IMAJINASI

NYALANYALI.COM – Saya jadi teringat –meski samar-samar– kalimat yang disusun Slamet Gundono (almarhum) di salah satu nyanyiannya. Kira-kira, kalau di-Indonesia-kan berbunyi:

Ketika bocah, dulu / aku nonton wayang/ nonton bayang-bayang / di sana ada pendeta, ada raksasa, ada putri raja ada apa saja/ seperti kehidupan ini. Tapi ketika saya sudah dewasa/ ternyata hidyup bukan cuma itu/ hidup seperti dagangan di pasar/ kadang laku, kadang rugi / kadang kalah, kadang menang/ hidup tidak hanya soal kawin/ hidup tidak hanya soal makan/ hidup tidak hanya tentang kalah-menang, dan seterusnya, yang terus terang hanya sedikit sekali yang saya hafal.

Tetapi, kalimat-kalimat itu –yang keluar dari nyanyian Slamet Gundono, memang menjadi semacam ‘pemantik’ menuju satu hal yang sama, lewat susunan kata yang tidak harus sama.

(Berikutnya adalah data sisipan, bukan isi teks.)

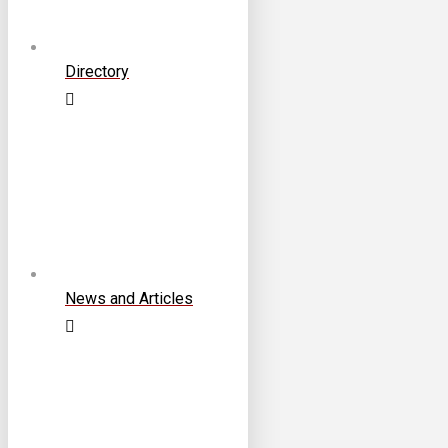
Directory
News and Articles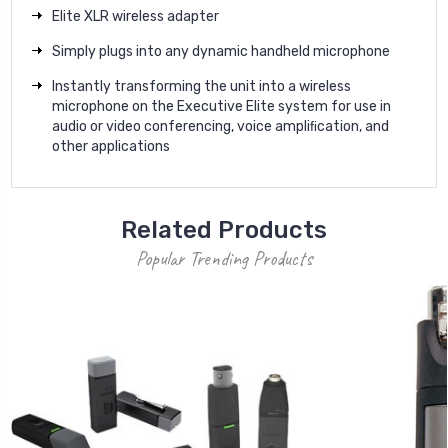
Elite XLR wireless adapter
Simply plugs into any dynamic handheld microphone
Instantly transforming the unit into a wireless
microphone on the Executive Elite system for use in
audio or video conferencing, voice ampliﬁcation, and
other applications
Related Products
Popular Trending Products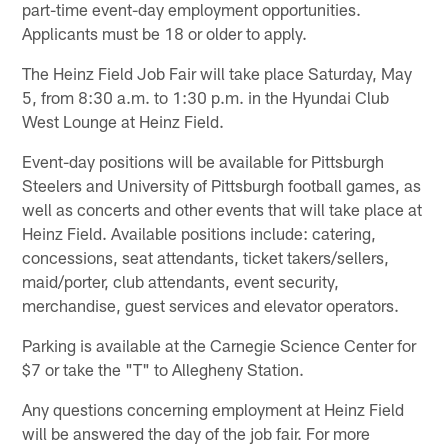
part-time event-day employment opportunities.
Applicants must be 18 or older to apply.
The Heinz Field Job Fair will take place Saturday, May
5, from 8:30 a.m. to 1:30 p.m. in the Hyundai Club
West Lounge at Heinz Field.
Event-day positions will be available for Pittsburgh
Steelers and University of Pittsburgh football games, as
well as concerts and other events that will take place at
Heinz Field. Available positions include: catering,
concessions, seat attendants, ticket takers/sellers,
maid/porter, club attendants, event security,
merchandise, guest services and elevator operators.
Parking is available at the Carnegie Science Center for
$7 or take the "T" to Allegheny Station.
Any questions concerning employment at Heinz Field
will be answered the day of the job fair. For more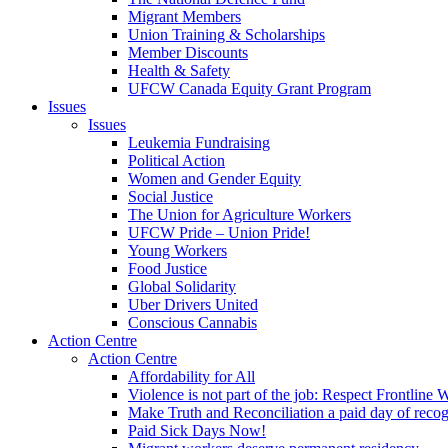
Migrant Members
Union Training & Scholarships
Member Discounts
Health & Safety
UFCW Canada Equity Grant Program
Issues
Issues
Leukemia Fundraising
Political Action
Women and Gender Equity
Social Justice
The Union for Agriculture Workers
UFCW Pride – Union Pride!
Young Workers
Food Justice
Global Solidarity
Uber Drivers United
Conscious Cannabis
Action Centre
Action Centre
Affordability for All
Violence is not part of the job: Respect Frontline 
Make Truth and Reconciliation a paid day of reco
Paid Sick Days Now!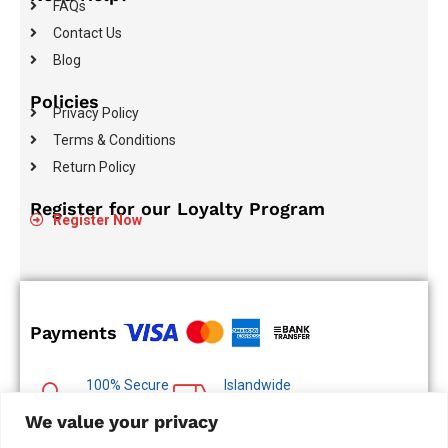
FAQs
Contact Us
Blog
Policies
Privacy Policy
Terms & Conditions
Return Policy
Register for our Loyalty Program
Register Now
Payments
100% Secure
Islandwide
Payments
Delivery
We value your privacy
Multiple Payment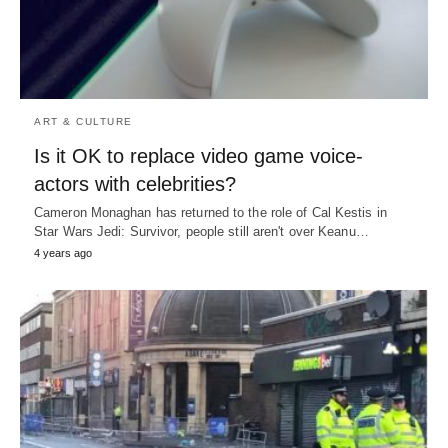
ART & CULTURE
Is it OK to replace video game voice-
actors with celebrities?
Cameron Monaghan has returned to the role of Cal Kestis in
Star Wars Jedi: Survivor, people still aren't over Keanu…
4 years ago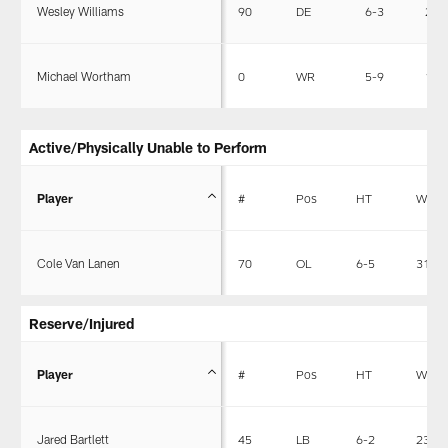
Wesley Williams
90
DE
6-3
256
Michael Wortham
0
WR
5-9
190
Active/Physically Unable to Perform
Player
#
Pos
HT
WT
Cole Van Lanen
70
OL
6-5
312
Reserve/Injured
Player
#
Pos
HT
WT
Jared Bartlett
45
LB
6-2
237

Konon, yang membedakan manusia dari makhluk ciptaan Tuhan lainnya–hewan, tanaman, batu, gunung, bakteri, angin dan sebangsanya adalah kemampuannya berimajinasi. Tuhan memberikan kelebihan ini kepada manusia. Inilah yang kemudian dirumuskan oleh orang Jawa menjadi cipta-rasa-karsa. Di sinilah sistem nilai itu disimpan, diolah untuk kemudian dijabarkan ke dalam keseharian perilaku dan sikap batin. Lewat tontonan wayang kulit, lewat penuturan seorang dalang, melalui tata musikal yang menyentuh, nilai disampaikan kepada yang menyimak–yang tidak menyimak, ya, ndak apa-apa..hehehe.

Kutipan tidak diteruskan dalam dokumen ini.